» Exercise description: Scan the entries below and give the number of lines containing "Mouvement", with no accompanying words.

Provided information: Begin

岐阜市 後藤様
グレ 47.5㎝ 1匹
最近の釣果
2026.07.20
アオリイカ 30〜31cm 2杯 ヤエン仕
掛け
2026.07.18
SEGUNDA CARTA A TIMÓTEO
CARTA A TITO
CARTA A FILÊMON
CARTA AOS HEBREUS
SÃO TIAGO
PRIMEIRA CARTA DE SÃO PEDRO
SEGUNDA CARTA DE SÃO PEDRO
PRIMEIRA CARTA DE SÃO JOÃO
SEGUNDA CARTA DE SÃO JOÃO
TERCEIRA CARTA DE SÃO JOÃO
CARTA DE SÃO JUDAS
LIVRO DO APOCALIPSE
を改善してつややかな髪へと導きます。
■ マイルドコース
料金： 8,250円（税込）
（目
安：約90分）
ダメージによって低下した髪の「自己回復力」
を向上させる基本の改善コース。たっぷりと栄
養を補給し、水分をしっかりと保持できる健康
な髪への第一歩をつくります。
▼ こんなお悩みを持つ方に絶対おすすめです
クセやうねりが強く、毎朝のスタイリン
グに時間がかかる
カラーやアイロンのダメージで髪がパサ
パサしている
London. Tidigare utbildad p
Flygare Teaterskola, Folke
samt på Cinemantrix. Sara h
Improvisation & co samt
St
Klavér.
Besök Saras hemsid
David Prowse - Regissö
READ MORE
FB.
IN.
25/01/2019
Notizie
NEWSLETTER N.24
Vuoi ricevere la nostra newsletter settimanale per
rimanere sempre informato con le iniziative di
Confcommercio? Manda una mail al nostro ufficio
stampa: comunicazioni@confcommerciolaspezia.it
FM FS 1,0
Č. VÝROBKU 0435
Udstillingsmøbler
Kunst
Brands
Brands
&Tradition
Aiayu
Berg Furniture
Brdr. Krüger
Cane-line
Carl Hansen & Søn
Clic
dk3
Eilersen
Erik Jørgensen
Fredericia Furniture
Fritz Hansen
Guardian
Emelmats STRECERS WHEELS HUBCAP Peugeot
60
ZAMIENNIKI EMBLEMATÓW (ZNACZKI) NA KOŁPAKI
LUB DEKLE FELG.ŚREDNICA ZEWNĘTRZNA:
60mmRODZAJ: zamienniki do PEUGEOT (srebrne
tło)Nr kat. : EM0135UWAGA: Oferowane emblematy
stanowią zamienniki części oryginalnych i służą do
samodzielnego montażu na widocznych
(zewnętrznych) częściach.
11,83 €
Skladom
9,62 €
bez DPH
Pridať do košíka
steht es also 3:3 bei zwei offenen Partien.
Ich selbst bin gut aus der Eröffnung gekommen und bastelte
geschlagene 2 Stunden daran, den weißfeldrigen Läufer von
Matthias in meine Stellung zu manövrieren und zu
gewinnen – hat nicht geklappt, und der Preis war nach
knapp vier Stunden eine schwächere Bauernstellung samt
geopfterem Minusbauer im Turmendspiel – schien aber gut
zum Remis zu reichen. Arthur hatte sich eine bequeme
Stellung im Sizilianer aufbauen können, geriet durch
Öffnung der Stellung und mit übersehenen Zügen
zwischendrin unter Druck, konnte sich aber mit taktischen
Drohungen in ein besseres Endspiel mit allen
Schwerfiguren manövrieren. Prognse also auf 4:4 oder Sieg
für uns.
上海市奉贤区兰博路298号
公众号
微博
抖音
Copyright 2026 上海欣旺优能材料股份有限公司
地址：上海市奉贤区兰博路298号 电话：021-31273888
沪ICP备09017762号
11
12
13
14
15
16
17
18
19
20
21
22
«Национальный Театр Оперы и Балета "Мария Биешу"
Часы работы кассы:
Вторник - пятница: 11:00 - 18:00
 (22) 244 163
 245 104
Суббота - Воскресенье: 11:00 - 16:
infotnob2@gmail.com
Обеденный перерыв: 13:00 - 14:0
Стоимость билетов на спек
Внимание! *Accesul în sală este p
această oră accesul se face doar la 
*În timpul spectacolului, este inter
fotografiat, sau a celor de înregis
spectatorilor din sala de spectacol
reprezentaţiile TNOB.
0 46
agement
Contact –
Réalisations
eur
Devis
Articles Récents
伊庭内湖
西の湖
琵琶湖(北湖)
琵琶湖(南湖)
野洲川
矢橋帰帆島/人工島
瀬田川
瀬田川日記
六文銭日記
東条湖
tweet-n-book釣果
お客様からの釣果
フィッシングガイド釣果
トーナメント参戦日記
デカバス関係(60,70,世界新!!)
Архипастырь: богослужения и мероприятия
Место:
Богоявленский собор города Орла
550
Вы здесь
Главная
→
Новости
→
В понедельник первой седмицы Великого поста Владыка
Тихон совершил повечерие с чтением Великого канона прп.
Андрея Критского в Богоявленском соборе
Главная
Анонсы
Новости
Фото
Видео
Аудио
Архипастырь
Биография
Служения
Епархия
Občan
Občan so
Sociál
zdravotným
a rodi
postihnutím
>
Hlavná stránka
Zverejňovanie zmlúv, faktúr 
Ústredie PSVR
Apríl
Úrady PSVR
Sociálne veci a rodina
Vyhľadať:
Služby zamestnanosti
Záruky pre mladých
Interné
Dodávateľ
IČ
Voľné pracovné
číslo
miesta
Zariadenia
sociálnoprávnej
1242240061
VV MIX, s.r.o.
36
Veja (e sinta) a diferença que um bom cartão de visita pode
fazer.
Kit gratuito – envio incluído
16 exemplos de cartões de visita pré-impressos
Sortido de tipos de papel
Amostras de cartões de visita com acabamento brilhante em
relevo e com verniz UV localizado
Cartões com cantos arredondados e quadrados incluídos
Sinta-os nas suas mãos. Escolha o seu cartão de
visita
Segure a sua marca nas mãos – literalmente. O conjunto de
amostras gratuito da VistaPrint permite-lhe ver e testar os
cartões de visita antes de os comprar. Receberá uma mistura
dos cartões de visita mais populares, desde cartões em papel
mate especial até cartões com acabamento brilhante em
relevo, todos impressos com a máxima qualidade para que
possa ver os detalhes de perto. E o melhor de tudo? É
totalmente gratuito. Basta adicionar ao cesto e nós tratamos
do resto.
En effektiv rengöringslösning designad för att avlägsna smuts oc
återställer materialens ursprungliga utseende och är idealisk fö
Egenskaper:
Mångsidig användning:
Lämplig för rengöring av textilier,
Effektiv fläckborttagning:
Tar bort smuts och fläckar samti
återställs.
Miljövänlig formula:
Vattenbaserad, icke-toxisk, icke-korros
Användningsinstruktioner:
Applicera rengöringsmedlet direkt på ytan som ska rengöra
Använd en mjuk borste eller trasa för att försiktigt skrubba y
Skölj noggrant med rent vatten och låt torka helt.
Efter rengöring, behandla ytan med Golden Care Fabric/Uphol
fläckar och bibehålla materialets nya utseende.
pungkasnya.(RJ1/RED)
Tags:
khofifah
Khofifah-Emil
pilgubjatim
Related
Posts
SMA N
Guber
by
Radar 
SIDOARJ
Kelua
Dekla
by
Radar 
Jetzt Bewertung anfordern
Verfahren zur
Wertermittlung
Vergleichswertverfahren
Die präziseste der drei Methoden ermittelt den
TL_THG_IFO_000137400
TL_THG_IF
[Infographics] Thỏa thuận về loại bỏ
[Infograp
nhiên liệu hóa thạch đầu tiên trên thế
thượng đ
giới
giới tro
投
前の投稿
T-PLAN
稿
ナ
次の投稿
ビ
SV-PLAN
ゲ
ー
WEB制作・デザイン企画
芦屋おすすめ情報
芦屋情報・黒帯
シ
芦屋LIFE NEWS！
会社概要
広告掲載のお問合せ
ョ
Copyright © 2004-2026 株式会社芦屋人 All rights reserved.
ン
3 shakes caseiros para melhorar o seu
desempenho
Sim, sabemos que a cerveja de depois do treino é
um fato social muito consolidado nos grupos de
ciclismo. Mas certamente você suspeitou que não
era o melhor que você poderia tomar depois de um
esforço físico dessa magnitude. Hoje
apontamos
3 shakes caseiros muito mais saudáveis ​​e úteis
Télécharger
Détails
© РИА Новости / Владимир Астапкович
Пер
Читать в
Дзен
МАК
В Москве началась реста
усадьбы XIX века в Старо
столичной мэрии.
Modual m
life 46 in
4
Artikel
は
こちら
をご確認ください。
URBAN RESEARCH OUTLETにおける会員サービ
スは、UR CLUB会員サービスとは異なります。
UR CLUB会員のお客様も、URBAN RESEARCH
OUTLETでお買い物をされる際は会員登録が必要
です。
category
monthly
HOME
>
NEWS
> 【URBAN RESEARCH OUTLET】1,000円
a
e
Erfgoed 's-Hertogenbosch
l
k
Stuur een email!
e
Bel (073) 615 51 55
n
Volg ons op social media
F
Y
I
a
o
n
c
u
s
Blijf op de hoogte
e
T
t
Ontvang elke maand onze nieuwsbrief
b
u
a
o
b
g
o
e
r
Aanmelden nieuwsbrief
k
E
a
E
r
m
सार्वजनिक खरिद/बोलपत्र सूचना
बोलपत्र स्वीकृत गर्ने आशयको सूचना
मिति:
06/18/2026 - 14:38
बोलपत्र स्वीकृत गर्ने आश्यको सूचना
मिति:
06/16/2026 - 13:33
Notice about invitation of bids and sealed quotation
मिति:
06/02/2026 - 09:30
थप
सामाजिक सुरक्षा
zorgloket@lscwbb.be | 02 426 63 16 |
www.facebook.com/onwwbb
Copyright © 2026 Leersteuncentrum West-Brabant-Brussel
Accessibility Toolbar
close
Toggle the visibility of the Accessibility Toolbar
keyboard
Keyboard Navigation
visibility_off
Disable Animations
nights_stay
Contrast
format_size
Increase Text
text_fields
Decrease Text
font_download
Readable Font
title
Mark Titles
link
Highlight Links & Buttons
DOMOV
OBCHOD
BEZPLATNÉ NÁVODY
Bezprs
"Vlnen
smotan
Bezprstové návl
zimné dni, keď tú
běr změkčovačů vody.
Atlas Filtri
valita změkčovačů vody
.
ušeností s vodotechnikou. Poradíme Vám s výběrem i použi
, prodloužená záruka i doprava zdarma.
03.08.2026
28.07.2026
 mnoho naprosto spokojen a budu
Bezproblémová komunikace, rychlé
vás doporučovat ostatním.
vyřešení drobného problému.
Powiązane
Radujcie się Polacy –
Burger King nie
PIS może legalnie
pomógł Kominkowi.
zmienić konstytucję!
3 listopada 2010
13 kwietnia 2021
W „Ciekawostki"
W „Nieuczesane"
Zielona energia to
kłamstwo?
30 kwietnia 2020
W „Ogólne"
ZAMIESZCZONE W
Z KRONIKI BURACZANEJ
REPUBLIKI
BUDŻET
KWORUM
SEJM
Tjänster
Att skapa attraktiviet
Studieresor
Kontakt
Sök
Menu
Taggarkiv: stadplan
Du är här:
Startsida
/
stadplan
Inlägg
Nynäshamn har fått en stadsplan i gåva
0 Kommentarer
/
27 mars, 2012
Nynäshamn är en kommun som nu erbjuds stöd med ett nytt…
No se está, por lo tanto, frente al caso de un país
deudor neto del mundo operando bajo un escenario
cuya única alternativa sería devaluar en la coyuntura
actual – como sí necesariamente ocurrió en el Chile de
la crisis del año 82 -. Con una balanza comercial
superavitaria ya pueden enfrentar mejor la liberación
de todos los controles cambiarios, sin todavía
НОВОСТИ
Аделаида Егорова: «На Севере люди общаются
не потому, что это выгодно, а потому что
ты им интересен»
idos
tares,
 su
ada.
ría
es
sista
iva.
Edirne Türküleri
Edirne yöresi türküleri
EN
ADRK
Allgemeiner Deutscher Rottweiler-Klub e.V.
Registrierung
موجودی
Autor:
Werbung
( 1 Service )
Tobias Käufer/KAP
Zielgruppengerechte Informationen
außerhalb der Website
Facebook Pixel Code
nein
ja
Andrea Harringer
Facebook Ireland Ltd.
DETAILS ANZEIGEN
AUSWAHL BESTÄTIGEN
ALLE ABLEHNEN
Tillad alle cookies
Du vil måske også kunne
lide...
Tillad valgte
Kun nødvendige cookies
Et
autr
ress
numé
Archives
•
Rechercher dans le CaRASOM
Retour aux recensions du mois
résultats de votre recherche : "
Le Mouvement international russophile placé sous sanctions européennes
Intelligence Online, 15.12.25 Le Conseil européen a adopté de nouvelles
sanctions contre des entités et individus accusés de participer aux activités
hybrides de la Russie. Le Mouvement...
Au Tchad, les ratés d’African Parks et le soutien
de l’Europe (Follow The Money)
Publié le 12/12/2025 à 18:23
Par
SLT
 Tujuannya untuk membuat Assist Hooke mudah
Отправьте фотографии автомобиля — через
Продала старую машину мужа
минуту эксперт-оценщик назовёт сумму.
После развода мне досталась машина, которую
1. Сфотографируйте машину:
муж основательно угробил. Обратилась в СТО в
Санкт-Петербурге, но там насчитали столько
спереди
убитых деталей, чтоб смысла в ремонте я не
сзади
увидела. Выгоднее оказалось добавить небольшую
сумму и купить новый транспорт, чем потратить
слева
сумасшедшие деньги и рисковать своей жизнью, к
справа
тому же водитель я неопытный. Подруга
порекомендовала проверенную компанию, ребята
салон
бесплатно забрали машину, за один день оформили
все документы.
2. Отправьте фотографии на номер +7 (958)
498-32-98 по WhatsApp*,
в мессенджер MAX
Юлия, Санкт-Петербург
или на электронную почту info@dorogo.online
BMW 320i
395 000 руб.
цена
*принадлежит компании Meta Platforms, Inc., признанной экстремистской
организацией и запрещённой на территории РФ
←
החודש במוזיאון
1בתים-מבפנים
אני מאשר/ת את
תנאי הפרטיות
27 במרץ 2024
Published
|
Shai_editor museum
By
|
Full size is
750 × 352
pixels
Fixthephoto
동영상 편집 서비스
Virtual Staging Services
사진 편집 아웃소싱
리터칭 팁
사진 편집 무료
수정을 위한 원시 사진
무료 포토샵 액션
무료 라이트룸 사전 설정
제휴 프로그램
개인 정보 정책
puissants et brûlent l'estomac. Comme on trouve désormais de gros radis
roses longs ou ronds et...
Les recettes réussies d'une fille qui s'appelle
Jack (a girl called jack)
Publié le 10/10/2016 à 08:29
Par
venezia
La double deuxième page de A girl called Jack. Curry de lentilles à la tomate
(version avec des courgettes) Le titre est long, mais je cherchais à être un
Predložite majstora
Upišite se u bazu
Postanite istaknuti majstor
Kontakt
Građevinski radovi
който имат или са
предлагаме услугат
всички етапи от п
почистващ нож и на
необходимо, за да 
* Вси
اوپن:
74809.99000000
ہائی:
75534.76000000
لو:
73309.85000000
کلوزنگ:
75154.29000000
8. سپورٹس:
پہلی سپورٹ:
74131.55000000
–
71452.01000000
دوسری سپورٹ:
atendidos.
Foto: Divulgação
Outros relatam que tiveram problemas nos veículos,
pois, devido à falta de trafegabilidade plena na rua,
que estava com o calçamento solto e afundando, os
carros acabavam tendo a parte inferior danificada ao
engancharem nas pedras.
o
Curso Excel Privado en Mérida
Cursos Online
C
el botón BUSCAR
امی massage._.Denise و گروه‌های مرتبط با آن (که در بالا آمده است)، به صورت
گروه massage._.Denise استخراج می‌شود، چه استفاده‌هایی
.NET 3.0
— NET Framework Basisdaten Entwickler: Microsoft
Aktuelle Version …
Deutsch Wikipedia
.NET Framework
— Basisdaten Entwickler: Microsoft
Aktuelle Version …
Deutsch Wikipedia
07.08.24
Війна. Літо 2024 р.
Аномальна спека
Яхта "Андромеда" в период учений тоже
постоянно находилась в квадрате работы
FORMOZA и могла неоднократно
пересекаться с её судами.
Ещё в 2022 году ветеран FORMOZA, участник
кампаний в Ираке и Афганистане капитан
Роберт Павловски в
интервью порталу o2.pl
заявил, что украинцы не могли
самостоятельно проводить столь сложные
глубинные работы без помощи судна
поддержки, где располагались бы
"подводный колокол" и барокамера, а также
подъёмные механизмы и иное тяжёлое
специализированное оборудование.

Provided information: End

» Completed task: 2